Lee has received an honorarium, free lodging, free use of a car, a budget to produce exhibitions, and a meal stipend with only one goal: create new work. Further—in a move wholly Moss—Lee and future artists in residence receive a list of possible partnerships with other local institutions. Lee’s work is part of the major show (and biggest group show ever at the New Gallery of Modern Art in uptown) that Moss curated, Black Blooded.  

Representation of people of color is a significant piece of Moss’s legacy. The Roll Up employs an African-American-owned construction company and a Latino female architect. The project is also affiliated with West Charlotte’s Lórien Academy of the Arts, which focuses on access for low-income middle school and high school students. (Moss is a board member.) In each stage of her academic career, she’s garnered more tools for her arsenal as activator of culture and community. With her most recent master’s degree, she focused on property law. She says that in every city she has lived, she has seen opposition to the ownership of property by African Americans. “(You see) through the lens of what happens when historically black people have been property for so long, and then, the shift to own property happens and there are constant legal mechanisms in place to prevent that ownership,” she says. “Even after the legal deterioration of those systems, you still see those processes.”

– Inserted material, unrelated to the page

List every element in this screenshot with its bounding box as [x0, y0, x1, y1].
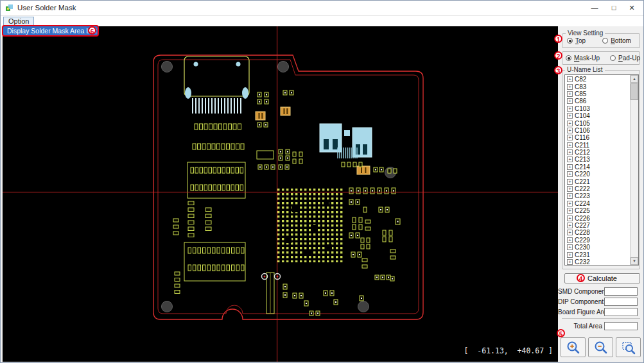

Moss is living in Charlotte today, but she never really left: That’s the difference between Moss and many other jet-setting young professionals. She forges friendships and projects that continue far beyond their inception, no matter her current ZIP code. One of Moss’s best friends is Los Angeles-based musician Marian Mereba. Years ago, she gave Moss a nickname after the two “got tatted together.” Moss had an airplane tattoo placed behind her ear to honor her father, a fellow traveler. 

“We were kids in the early stages of finding ourselves, and the more I got to know Jess, the more I could see that she was destined for a special kind of life,” Mereba remembers. “Soon after (we got the tattoos), I nicknamed her ‘Jesseplane’ and wrote a song about her future as a fiercely independent woman who goes and sees the world and never really slows down. So, basically, as you can see, I’m a fortune teller.”